◆ Work instruction
The answer must be an exact copy of every entry, with no pictures in it.

◆ Data for the task
•••

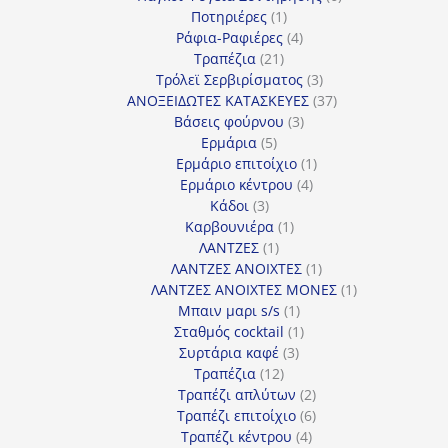
1
προϊόντα
Ποτηριέρες
1
προϊόν
4
Ράφια-Ραφιέρες
4
21
προϊόντα
Τραπέζια
21
προϊόντα
3
Τρόλεϊ Σερβιρίσματος
3
προϊόντα
37
ΑΝΟΞΕΙΔΩΤΕΣ ΚΑΤΑΣΚΕΥΕΣ
37
3
προϊόντα
Βάσεις φούρνου
3
5
προϊόντα
Ερμάρια
5
προϊόντα
1
Ερμάριο επιτοίχιο
1
4
προϊόν
Ερμάριο κέντρου
4
3
προϊόντα
Κάδοι
3
προϊόντα
1
Καρβουνιέρα
1
1
προϊόν
ΛΑΝΤΖΕΣ
1
προϊόν
1
ΛΑΝΤΖΕΣ ΑΝΟΙΧΤΕΣ
1
προϊόν
1
ΛΑΝΤΖΕΣ ΑΝΟΙΧΤΕΣ ΜΟΝΕΣ
1
1
προϊόν
Μπαιν μαρι s/s
1
προϊόν
1
Σταθμός cocktail
1
3
προϊόν
Συρτάρια καφέ
3
12
προϊόντα
Τραπέζια
12
προϊόντα
2
Τραπέζι απλύτων
2
προϊόντα
6
Τραπέζι επιτοίχιο
6
4
προϊόντα
Τραπέζι κέντρου
4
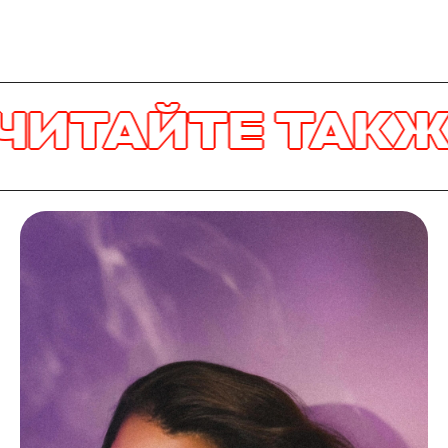
ЧИТАЙТЕ ТАК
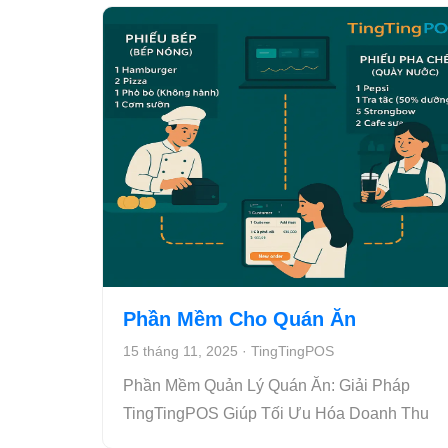
Phần Mềm Cho Quán Ăn
15 tháng 11, 2025
·
TingTingPOS
Phần Mềm Quản Lý Quán Ăn: Giải Pháp
TingTingPOS Giúp Tối Ưu Hóa Doanh Thu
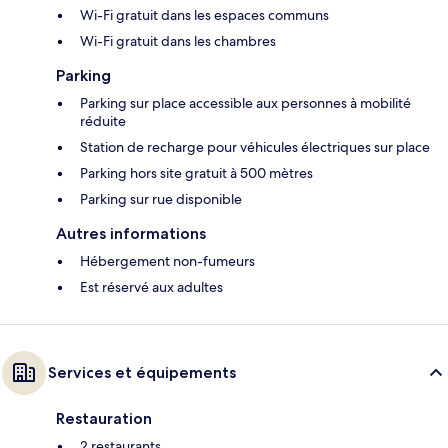
Wi-Fi gratuit dans les espaces communs
Wi-Fi gratuit dans les chambres
Parking
Parking sur place accessible aux personnes à mobilité
réduite
Station de recharge pour véhicules électriques sur place
Parking hors site gratuit à 500 mètres
Parking sur rue disponible
Autres informations
Hébergement non-fumeurs
Est réservé aux adultes
Services et équipements
Restauration
2 restaurants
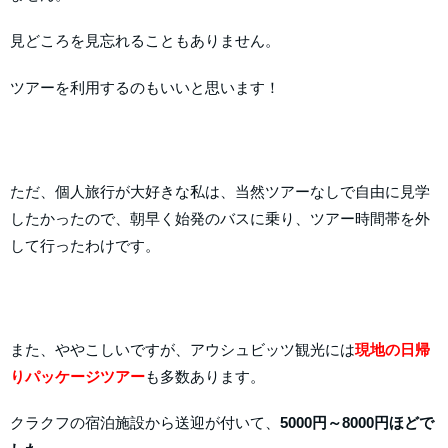
見どころを見忘れることもありません。
ツアーを利用するのもいいと思います！
ただ、個人旅行が大好きな私は、当然ツアーなしで自由に見学
したかったので、朝早く始発のバスに乗り、ツアー時間帯を外
して行ったわけです。
また、ややこしいですが、アウシュビッツ観光には
現地の日帰
りパッケージツアー
も多数あります。
クラクフの宿泊施設から送迎が付いて、
5000円～8000円ほどで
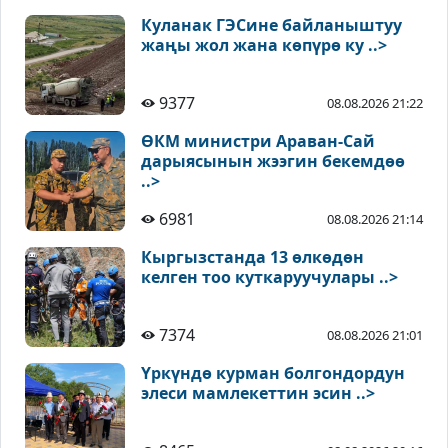
Куланак ГЭСине байланыштуу
жаңы жол жана көпүрө ку ..>
9377
08.08.2026 21:22
ӨКМ министри Араван-Сай
дарыясынын жээгин бекемдөө
..>
6981
08.08.2026 21:14
Кыргызстанда 13 өлкөдөн
келген тоо куткаруучулары ..>
7374
08.08.2026 21:01
Үркүндө курман болгондордун
элеси мамлекеттин эсин ..>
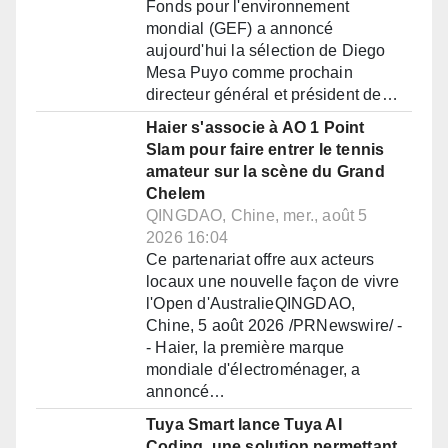
Fonds pour l'environnement
mondial (GEF) a annoncé
aujourd'hui la sélection de Diego
Mesa Puyo comme prochain
directeur général et président de…
Haier s'associe à AO 1 Point
Slam pour faire entrer le tennis
amateur sur la scène du Grand
Chelem
QINGDAO, Chine, mer., août 5
2026 16:04
Ce partenariat offre aux acteurs
locaux une nouvelle façon de vivre
l'Open d'AustralieQINGDAO,
Chine, 5 août 2026 /PRNewswire/ -
- Haier, la première marque
mondiale d'électroménager, a
annoncé…
Tuya Smart lance Tuya AI
Coding, une solution permettant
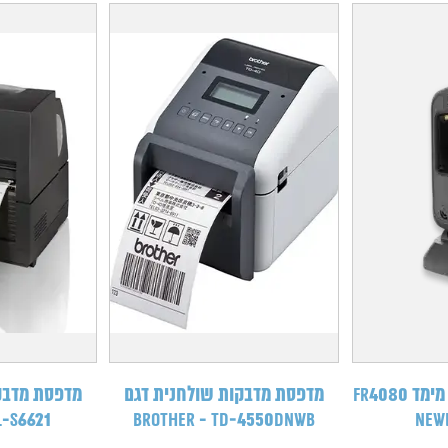
קורא ברקוד חוטי דו מימד FR4080
מדפסת מדבקות שולחנית דגם
מדפסת מדבק
L-S6621
Brother - TD‑4550DNWB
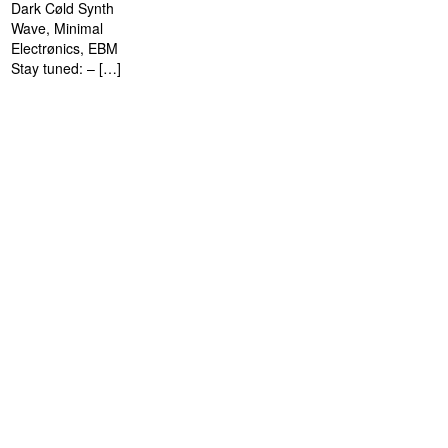
Dark Cøld Synth
Wave, Minimal
Electrønics, EBM
Stay tuned: – […]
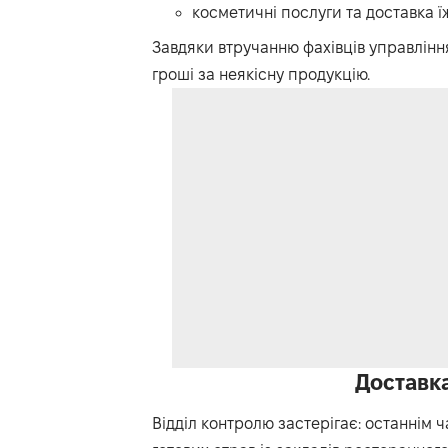
косметичні послуги та доставка їж
Завдяки втручанню фахівців управлінн
гроші за неякісну продукцію.
Доставка
Відділ контролю застерігає: останнім ч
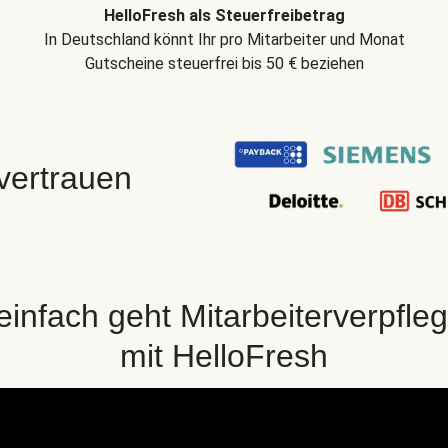
HelloFresh als Steuerfreibetrag
In Deutschland könnt Ihr pro Mitarbeiter und Monat
Gutscheine steuerfrei bis 50 € beziehen
 vertrauen
einfach geht Mitarbeiterverpfle
mit HelloFresh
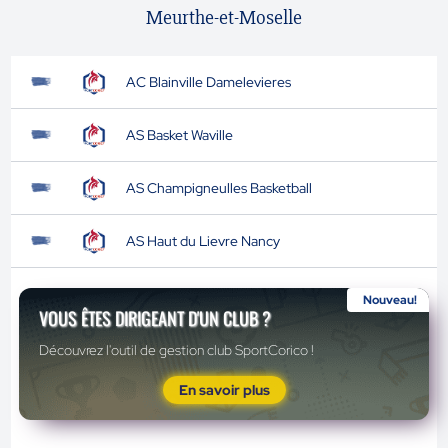
Meurthe-et-Moselle
AC Blainville Damelevieres
AS Basket Waville
AS Champigneulles Basketball
AS Haut du Lievre Nancy
Nouveau!
VOUS ÊTES DIRIGEANT D'UN CLUB ?
Découvrez l'outil de gestion club SportCorico !
En savoir plus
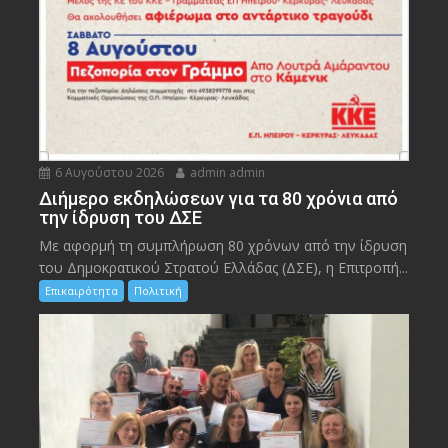
6 Αυγούστου 2026
admin admin
Διήμερο εκδηλώσεων για τα 80 χρόνια από
την ίδρυση του ΔΣΕ
Με αφορμή τη συμπλήρωση 80 χρόνων από την ίδρυση
του Δημοκρατικού Στρατού Ελλάδας (ΔΣΕ), η Επιτροπή...
Επικαιρότητα
Πολιτική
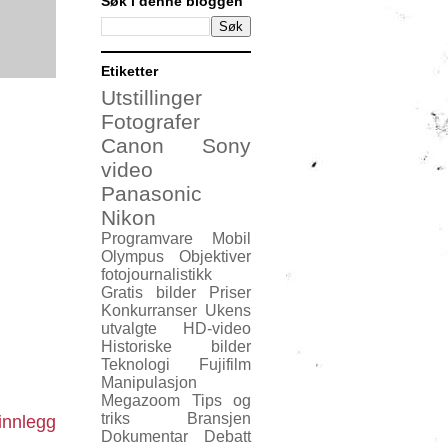
Søk i denne bloggen
Etiketter
Utstillinger
Fotografer
Canon
Sony
video
Panasonic
Nikon
Programvare
Mobil
Olympus
Objektiver
fotojournalistikk
Gratis bilder
Priser
Konkurranser
Ukens
utvalgte
HD-video
Historiske bilder
Teknologi
Fujifilm
Manipulasjon
Megazoom
Tips og
triks
Bransjen
innlegg
Dokumentar
Debatt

•••

◆ Answer for this exercise
1
προϊόντα
Ποτηριέρες
1
προϊόν
4
Ράφια-Ραφιέρες
4
21
προϊόντα
Τραπέζια
21
προϊόντα
3
Τρόλεϊ Σερβιρίσματος
3
προϊόντα
37
ΑΝΟΞΕΙΔΩΤΕΣ ΚΑΤΑΣΚΕΥΕΣ
37
3
προϊόντα
Βάσεις φούρνου
3
5
προϊόντα
Ερμάρια
5
προϊόντα
1
Ερμάριο επιτοίχιο
1
4
προϊόν
Ερμάριο κέντρου
4
3
προϊόντα
Κάδοι
3
προϊόντα
1
Καρβουνιέρα
1
1
προϊόν
ΛΑΝΤΖΕΣ
1
προϊόν
1
ΛΑΝΤΖΕΣ ΑΝΟΙΧΤΕΣ
1
προϊόν
1
ΛΑΝΤΖΕΣ ΑΝΟΙΧΤΕΣ ΜΟΝΕΣ
1
1
προϊόν
Μπαιν μαρι s/s
1
προϊόν
1
Σταθμός cocktail
1
3
προϊόν
Συρτάρια καφέ
3
12
προϊόντα
Τραπέζια
12
προϊόντα
2
Τραπέζι απλύτων
2
προϊόντα
6
Τραπέζι επιτοίχιο
6
4
προϊόντα
Τραπέζι κέντρου
4
ЧИТАЙТЕ ТАК
Phần Mềm Cho Quán Ăn
15 tháng 11, 2025
·
TingTingPOS
Phần Mềm Quản Lý Quán Ăn: Giải Pháp
TingTingPOS Giúp Tối Ưu Hóa Doanh Thu
Wi-Fi gratuit dans les espaces communs
Wi-Fi gratuit dans les chambres
Parking
Parking sur place accessible aux personnes à mobilité
réduite
Station de recharge pour véhicules électriques sur place
Parking hors site gratuit à 500 mètres
Parking sur rue disponible
Autres informations
Hébergement non-fumeurs
Est réservé aux adultes
Services et équipements
Restauration
2 restaurants
見どころを見忘れることもありません。
ツアーを利用するのもいいと思います！
ただ、個人旅行が大好きな私は、当然ツアーなしで自由に見学
したかったので、朝早く始発のバスに乗り、ツアー時間帯を外
して行ったわけです。
また、ややこしいですが、アウシュビッツ観光には
現地の日帰
りパッケージツアー
も多数あります。
クラクフの宿泊施設から送迎が付いて、
5000円～8000円ほどで
Куланак ГЭСине байланыштуу
жаңы жол жана көпүрө ку ..>
9377
08.08.2026 21:22
ӨКМ министри Араван-Сай
дарыясынын жээгин бекемдөө
..>
6981
08.08.2026 21:14
Кыргызстанда 13 өлкөдөн
келген тоо куткаруучулары ..>
7374
08.08.2026 21:01
Үркүндө курман болгондордун
элеси мамлекеттин эсин ..>
Fonds pour l'environnement
mondial (GEF) a annoncé
aujourd'hui la sélection de Diego
Mesa Puyo comme prochain
directeur général et président de…
Haier s'associe à AO 1 Point
Slam pour faire entrer le tennis
amateur sur la scène du Grand
Chelem
QINGDAO, Chine, mer., août 5
2026 16:04
Ce partenariat offre aux acteurs
locaux une nouvelle façon de vivre
l'Open d'AustralieQINGDAO,
Chine, 5 août 2026 /PRNewswire/ -
- Haier, la première marque
mondiale d'électroménager, a
annoncé…
Tuya Smart lance Tuya AI
Coding, une solution permettant
קורא ברקוד חוטי דו מימד FR4080
מדפסת מדבקות שולחנית דגם
מדפסת מדבק
L-S6621
Brother - TD‑4550DNWB
Dark Cøld Synth
Wave, Minimal
Electrønics, EBM
Stay tuned: – […]
косметичні послуги та доставка їж
Завдяки втручанню фахівців управлінн
гроші за неякісну продукцію.
Доставка
Відділ контролю застерігає: останнім ч
HelloFresh als Steuerfreibetrag
In Deutschland könnt Ihr pro Mitarbeiter und Monat
Gutscheine steuerfrei bis 50 € beziehen
 vertrauen
einfach geht Mitarbeiterverpfle
mit HelloFresh
Meurthe-et-Moselle
AC Blainville Damelevieres
AS Basket Waville
AS Champigneulles Basketball
AS Haut du Lievre Nancy
Nouveau!
VOUS ÊTES DIRIGEANT D'UN CLUB ?
Découvrez l'outil de gestion club SportCorico !
En savoir plus
6 Αυγούστου 2026
admin admin
Διήμερο εκδηλώσεων για τα 80 χρόνια από
την ίδρυση του ΔΣΕ
Με αφορμή τη συμπλήρωση 80 χρόνων από την ίδρυση
του Δημοκρατικού Στρατού Ελλάδας (ΔΣΕ), η Επιτροπή...
Επικαιρότητα
Πολιτική
Søk i denne bloggen
Etiketter
Utstillinger
Fotografer
Canon
Sony
video
Panasonic
Nikon
Programvare
Mobil
Olympus
Objektiver
fotojournalistikk
Gratis bilder
Priser
Konkurranser
Ukens
utvalgte
HD-video
Historiske bilder
Teknologi
Fujifilm
Manipulasjon
Megazoom
Tips og
triks
Bransjen
innlegg
Dokumentar
Debatt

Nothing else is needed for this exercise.